#### WORK INSTRUCTION
Copy each line of the entries beneath that contains the word "Ravne".

Data excerpts:

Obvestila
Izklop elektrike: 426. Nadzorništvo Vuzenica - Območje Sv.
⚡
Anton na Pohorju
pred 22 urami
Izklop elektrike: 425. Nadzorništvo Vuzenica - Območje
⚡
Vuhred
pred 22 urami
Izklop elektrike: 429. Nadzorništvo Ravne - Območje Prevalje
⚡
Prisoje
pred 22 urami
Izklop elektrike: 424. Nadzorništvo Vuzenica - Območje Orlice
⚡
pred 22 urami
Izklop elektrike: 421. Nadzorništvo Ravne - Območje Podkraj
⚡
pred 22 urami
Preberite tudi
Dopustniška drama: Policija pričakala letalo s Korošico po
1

* * *

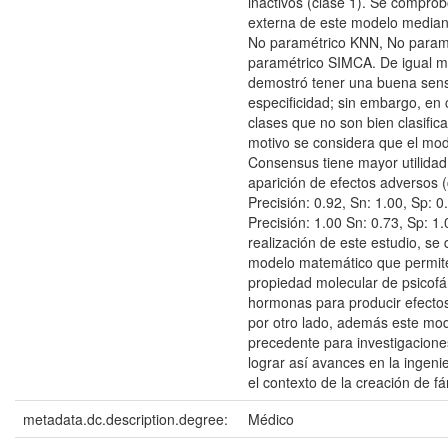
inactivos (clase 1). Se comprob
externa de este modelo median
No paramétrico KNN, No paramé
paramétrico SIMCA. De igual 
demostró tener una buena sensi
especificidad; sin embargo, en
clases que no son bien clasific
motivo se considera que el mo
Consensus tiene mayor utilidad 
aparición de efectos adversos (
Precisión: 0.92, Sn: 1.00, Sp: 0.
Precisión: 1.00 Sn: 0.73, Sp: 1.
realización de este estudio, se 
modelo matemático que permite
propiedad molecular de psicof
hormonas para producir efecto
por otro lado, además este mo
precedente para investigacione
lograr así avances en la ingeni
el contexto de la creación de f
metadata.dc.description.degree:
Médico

#### TASK SOLUTION
Izklop elektrike: 429. Nadzorništvo Ravne - Območje Prevalje
Izklop elektrike: 421. Nadzorništvo Ravne - Območje Podkraj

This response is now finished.